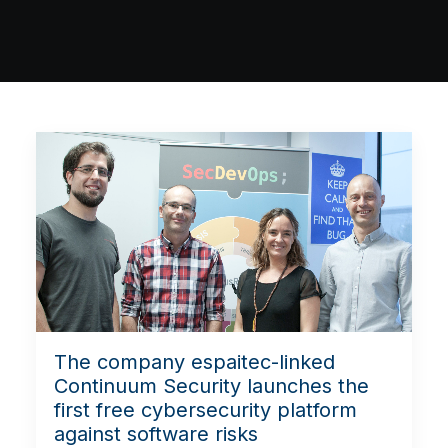
The company espaitec-linked
Continuum Security launches the
first free cybersecurity platform
against software risks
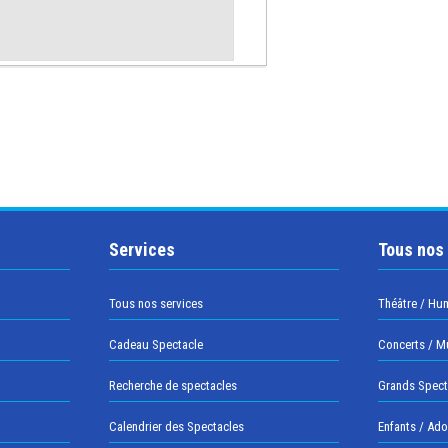
Services
Tous nos
Tous nos services
Théâtre / Hu
Cadeau Spectacle
Concerts / M
Recherche de spectacles
Grands Spect
Calendrier des Spectacles
Enfants / Ad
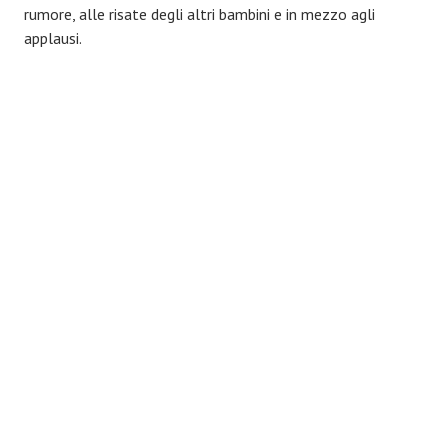
rumore, alle risate degli altri bambini e in mezzo agli
applausi.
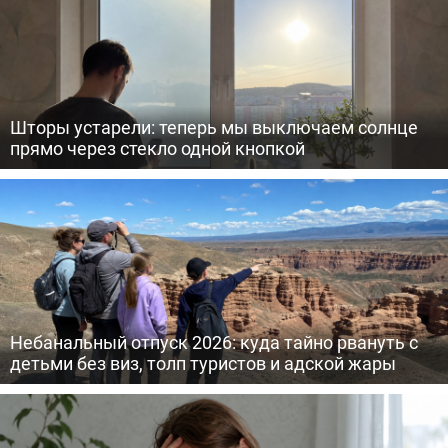
Шторы устарели: теперь мы выключаем солнце
прямо через стекло одной кнопкой
Небанальный отпуск 2026: куда тайно рвануть с
детьми без виз, толп туристов и адской жары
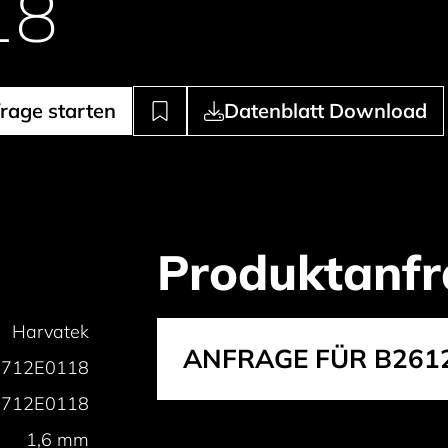
18
rage starten
Datenblatt Download
Produktanfr
Harvatek
ANFRAGE FÜR B261
712E0118
712E0118
1,6 mm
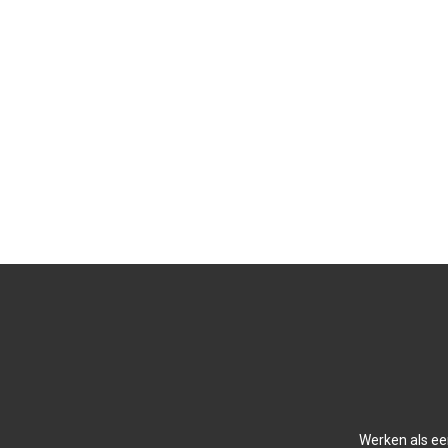
Werken als ee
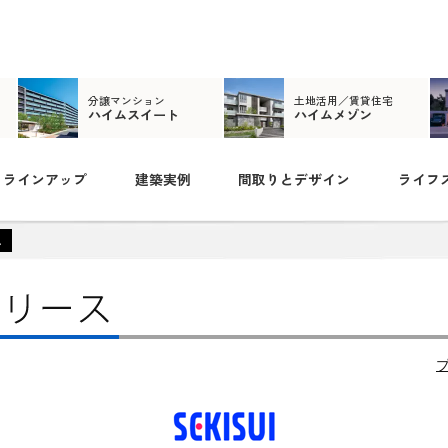
分譲マンション
土地活用／賃貸住宅
ハイムスイート
ハイムメゾン
ラインアップ
建築実例
間取りとデザイン
ライフ
ス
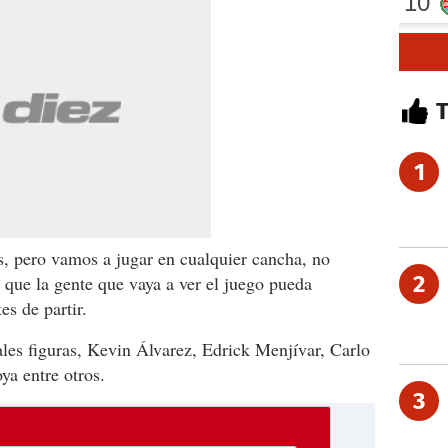
1
s, pero vamos a jugar en cualquier cancha, no
2
que la gente que vaya a ver el juego pueda
es de partir.
ales figuras, Kevin Álvarez, Edrick Menjívar, Carlo
ya entre otros.
3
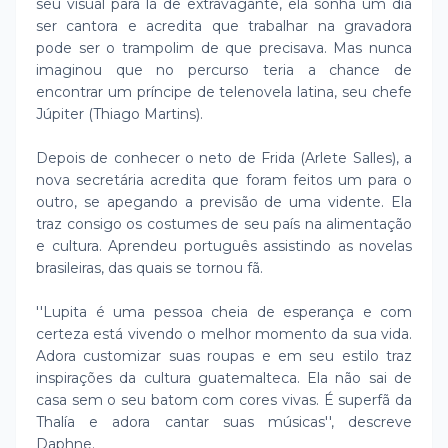
seu visual para lá de extravagante, ela sonha um dia
ser cantora e acredita que trabalhar na gravadora
pode ser o trampolim de que precisava. Mas nunca
imaginou que no percurso teria a chance de
encontrar um príncipe de telenovela latina, seu chefe
Júpiter (Thiago Martins).
Depois de conhecer o neto de Frida (Arlete Salles), a
nova secretária acredita que foram feitos um para o
outro, se apegando a previsão de uma vidente. Ela
traz consigo os costumes de seu país na alimentação
e cultura. Aprendeu português assistindo as novelas
brasileiras, das quais se tornou fã.
''Lupita é uma pessoa cheia de esperança e com
certeza está vivendo o melhor momento da sua vida.
Adora customizar suas roupas e em seu estilo traz
inspirações da cultura guatemalteca. Ela não sai de
casa sem o seu batom com cores vivas. É superfã da
Thalía e adora cantar suas músicas'', descreve
Daphne.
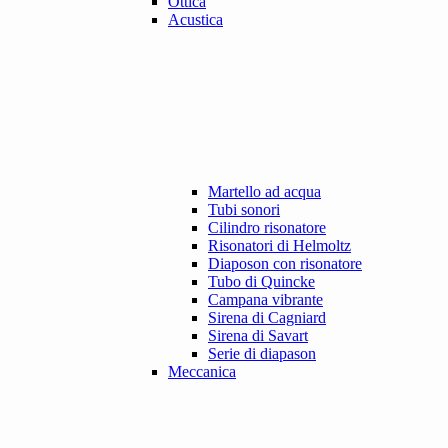
Ottica
Acustica
Martello ad acqua
Tubi sonori
Cilindro risonatore
Risonatori di Helmoltz
Diaposon con risonatore
Tubo di Quincke
Campana vibrante
Sirena di Cagniard
Sirena di Savart
Serie di diapason
Meccanica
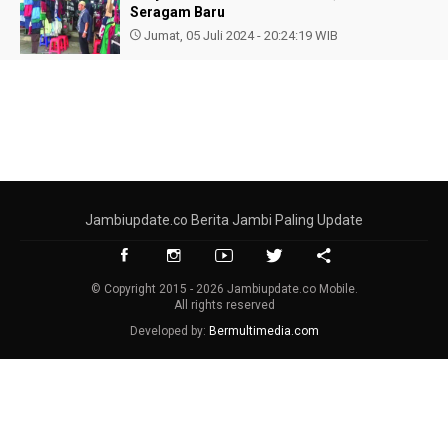
Seragam Baru
Jumat, 05 Juli 2024 - 20:24:19 WIB
Jambiupdate.co Berita Jambi Paling Update
© Copyright 2015 - 2026 Jambiupdate.co Mobile.
All rights reserved
Developed by:
Bermultimedia.com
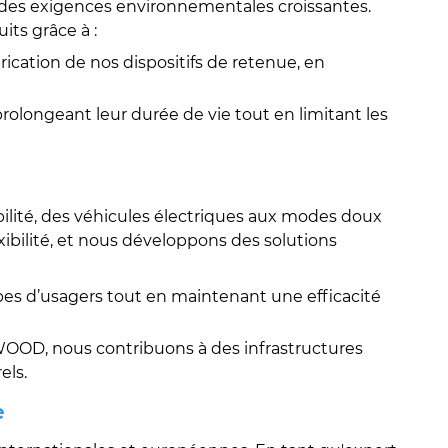
à des exigences environnementales croissantes.
ts grâce à :
rication de nos dispositifs de retenue, en
 prolongeant leur durée de vie tout en limitant les
ilité, des véhicules électriques aux modes doux
xibilité, et nous développons des solutions
ypes d’usagers tout en maintenant une efficacité
D, nous contribuons à des infrastructures
els.
e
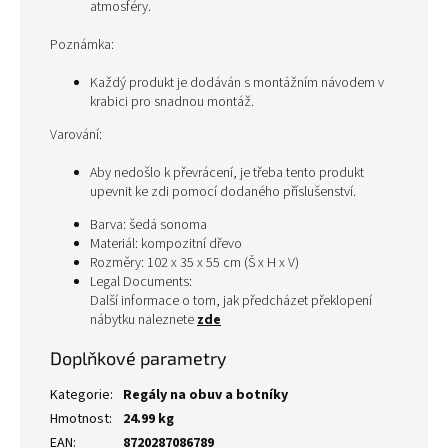
atmosféry.
Poznámka:
Každý produkt je dodáván s montážním návodem v
krabici pro snadnou montáž.
Varování:
Aby nedošlo k převrácení, je třeba tento produkt
upevnit ke zdi pomocí dodaného příslušenství.
Barva: šedá sonoma
Materiál: kompozitní dřevo
Rozměry: 102 x 35 x 55 cm (Š x H x V)
Legal Documents:
Další informace o tom, jak předcházet překlopení
nábytku naleznete
zde
Doplňkové parametry
Kategorie
:
Regály na obuv a botníky
Hmotnost
:
24.99 kg
EAN
:
8720287086789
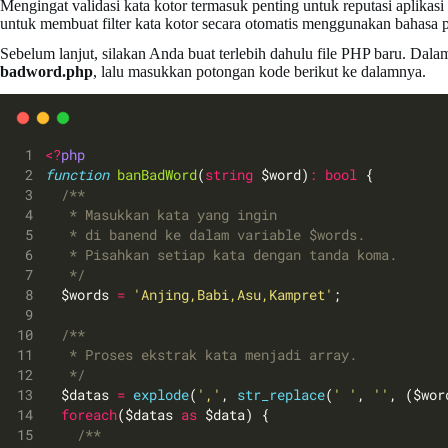
Mengingat validasi kata kotor termasuk penting untuk reputasi aplikasi 
untuk membuat filter kata kotor secara otomatis menggunakan bahas
Sebelum lanjut, silakan Anda buat terlebih dahulu file PHP baru. Dalam
badword.php
, lalu masukkan potongan kode berikut ke dalamnya.
<?
php
function
banBadWord
(
string
 $word)
:
bool
 {
/**
   * Masukkan kata yang ingin
   * di banend ke dalam variable $words.
   * Pisahkan setiap kata dengan tanda koma.
   */
  $words 
=
'Anjing,Babi,Asu,Kampret'
;
/**
   * Proses ekstrak kata menjadi array.
   */
  $datas 
=
explode
(
','
, 
str_replace
(
' '
, 
''
, ($wor
foreach
($datas 
as
 $data) {
/**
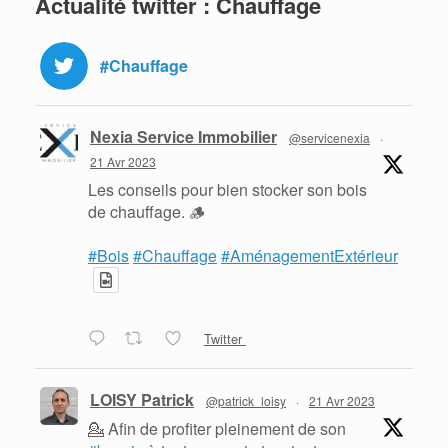
Actualité twitter : Chauffage
#Chauffage
Nexia Service Immobilier
@servicenexia
·
21 Avr 2023
Les conseils pour bien stocker son bois
de chauffage. 🪵
#Bois
#Chauffage
#AménagementExtérieur
Twitter
LOISY Patrick
@patrick_loisy
·
21 Avr 2023
💁 Afin de profiter pleinement de son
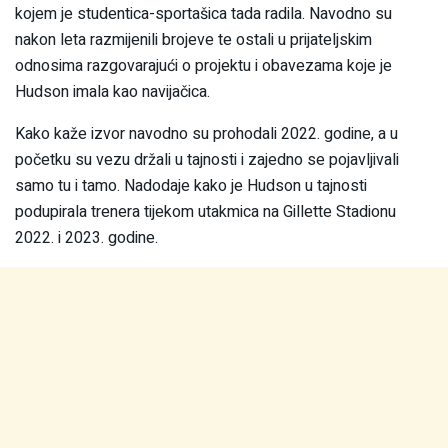
kojem je studentica-sportašica tada radila. Navodno su
nakon leta razmijenili brojeve te ostali u prijateljskim
odnosima razgovarajući o projektu i obavezama koje je
Hudson imala kao navijačica.
Kako kaže izvor navodno su prohodali 2022. godine, a u
početku su vezu držali u tajnosti i zajedno se pojavljivali
samo tu i tamo. Nadodaje kako je Hudson u tajnosti
podupirala trenera tijekom utakmica na Gillette Stadionu
2022. i 2023. godine.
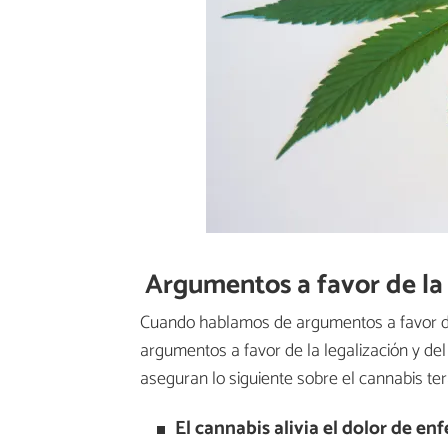
Argumentos a favor de la
Cuando hablamos de argumentos a favor de
argumentos a favor de la legalización y d
aseguran lo siguiente sobre el cannabis ter
El cannabis alivia el dolor de e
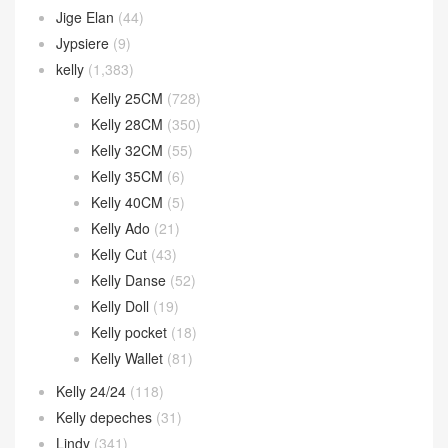
Jige Elan
(44)
Jypsiere
(9)
kelly
(1,383)
Kelly 25CM
(728)
Kelly 28CM
(350)
Kelly 32CM
(55)
Kelly 35CM
(6)
Kelly 40CM
(5)
Kelly Ado
(21)
Kelly Cut
(43)
Kelly Danse
(52)
Kelly Doll
(19)
Kelly pocket
(18)
Kelly Wallet
(81)
Kelly 24/24
(118)
Kelly depeches
(31)
Lindy
(341)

_ _ _ _

* [Assigned task]
Everything in the entries must be written out exactly; the pictures stay out.

* [Response area]
The company espaitec-linked
Continuum Security launches the
first free cybersecurity platform
against software risks
Services
Tous nos
Tous nos services
Théâtre / Hu
Cadeau Spectacle
Concerts / M
Recherche de spectacles
Grands Spect
Calendrier des Spectacles
Enfants / Ad
rumore, alle risate degli altri bambini e in mezzo agli
applausi.
Шторы устарели: теперь мы выключаем солнце
прямо через стекло одной кнопкой
Небанальный отпуск 2026: куда тайно рвануть с
детьми без виз, толп туристов и адской жары
18
rage starten
Datenblatt Download
Produktanfr
Harvatek
ANFRAGE FÜR B261
712E0118
712E0118
1,6 mm
Werken als ee
分譲マンション
土地活用／賃貸住宅
ハイムスイート
ハイムメゾン
ラインアップ
建築実例
間取りとデザイン
ライフ
ス
1
s, pero vamos a jugar en cualquier cancha, no
2
que la gente que vaya a ver el juego pueda
es de partir.
ales figuras, Kevin Álvarez, Edrick Menjívar, Carlo
ya entre otros.
3
seu visual para lá de extravagante, ela sonha um dia
ser cantora e acredita que trabalhar na gravadora
pode ser o trampolim de que precisava. Mas nunca
imaginou que no percurso teria a chance de
encontrar um príncipe de telenovela latina, seu chefe
Júpiter (Thiago Martins).
Depois de conhecer o neto de Frida (Arlete Salles), a
nova secretária acredita que foram feitos um para o
outro, se apegando a previsão de uma vidente. Ela
traz consigo os costumes de seu país na alimentação
e cultura. Aprendeu português assistindo as novelas
brasileiras, das quais se tornou fã.
''Lupita é uma pessoa cheia de esperança e com
certeza está vivendo o melhor momento da sua vida.
Adora customizar suas roupas e em seu estilo traz
inspirações da cultura guatemalteca. Ela não sai de
casa sem o seu batom com cores vivas. É superfã da
Thalía e adora cantar suas músicas'', descreve
Daphne.
Ottica
Acustica
Martello ad acqua
Tubi sonori
Cilindro risonatore
Risonatori di Helmoltz
Diaposon con risonatore
Tubo di Quincke
Campana vibrante
Sirena di Cagniard
Sirena di Savart
Serie di diapason
Meccanica
Seragam Baru
Jumat, 05 Juli 2024 - 20:24:19 WIB
Jambiupdate.co Berita Jambi Paling Update
© Copyright 2015 - 2026 Jambiupdate.co Mobile.
All rights reserved
Developed by:
Bermultimedia.com
à des exigences environnementales croissantes.
ts grâce à :
rication de nos dispositifs de retenue, en
 prolongeant leur durée de vie tout en limitant les
ilité, des véhicules électriques aux modes doux
xibilité, et nous développons des solutions
ypes d’usagers tout en maintenant une efficacité
D, nous contribuons à des infrastructures
els.
e
atmosféry.
Poznámka:
Každý produkt je dodáván s montážním návodem v
krabici pro snadnou montáž.
Varování:
Aby nedošlo k převrácení, je třeba tento produkt
upevnit ke zdi pomocí dodaného příslušenství.
Barva: šedá sonoma
Materiál: kompozitní dřevo
Rozměry: 102 x 35 x 55 cm (Š x H x V)
Legal Documents:
Další informace o tom, jak předcházet překlopení
nábytku naleznete
zde
Doplňkové parametry
Kategorie
:
Regály na obuv a botníky
Hmotnost
:
24.99 kg
EAN
:
8720287086789
Mengingat validasi kata kotor termasuk penting untuk reputasi aplikasi 
untuk membuat filter kata kotor secara otomatis menggunakan bahas
Sebelum lanjut, silakan Anda buat terlebih dahulu file PHP baru. Dalam
badword.php
, lalu masukkan potongan kode berikut ke dalamnya.
<?
php
function
banBadWord
(
string
 $word)
:
bool
 {
/**
   * Masukkan kata yang ingin
   * di banend ke dalam variable $words.
   * Pisahkan setiap kata dengan tanda koma.
   */
  $words 
=
'Anjing,Babi,Asu,Kampret'
;
/**
   * Proses ekstrak kata menjadi array.
   */
  $datas 
=
explode
(
','
, 
str_replace
(
' '
, 
''
, ($wor
foreach
($datas 
as
 $data) {
/**
Actualité twitter : Chauffage
#Chauffage
Nexia Service Immobilier
@servicenexia
·
21 Avr 2023
Les conseils pour bien stocker son bois
de chauffage. 🪵
#Bois
#Chauffage
#AménagementExtérieur
Twitter
LOISY Patrick
@patrick_loisy
·
21 Avr 2023
💁 Afin de profiter pleinement de son
kojem je studentica-sportašica tada radila. Navodno su
nakon leta razmijenili brojeve te ostali u prijateljskim
odnosima razgovarajući o projektu i obavezama koje je
Hudson imala kao navijačica.
Kako kaže izvor navodno su prohodali 2022. godine, a u
početku su vezu držali u tajnosti i zajedno se pojavljivali
samo tu i tamo. Nadodaje kako je Hudson u tajnosti
podupirala trenera tijekom utakmica na Gillette Stadionu
2022. i 2023. godine.
Argumentos a favor de la
Cuando hablamos de argumentos a favor de
argumentos a favor de la legalización y d
aseguran lo siguiente sobre el cannabis ter
El cannabis alivia el dolor de e
Jige Elan
(44)
Jypsiere
(9)
kelly
(1,383)
Kelly 25CM
(728)
Kelly 28CM
(350)
Kelly 32CM
(55)
Kelly 35CM
(6)
Kelly 40CM
(5)
Kelly Ado
(21)
Kelly Cut
(43)
Kelly Danse
(52)
Kelly Doll
(19)
Kelly pocket
(18)
Kelly Wallet
(81)
Kelly 24/24
(118)
Kelly depeches
(31)
Lindy
(341)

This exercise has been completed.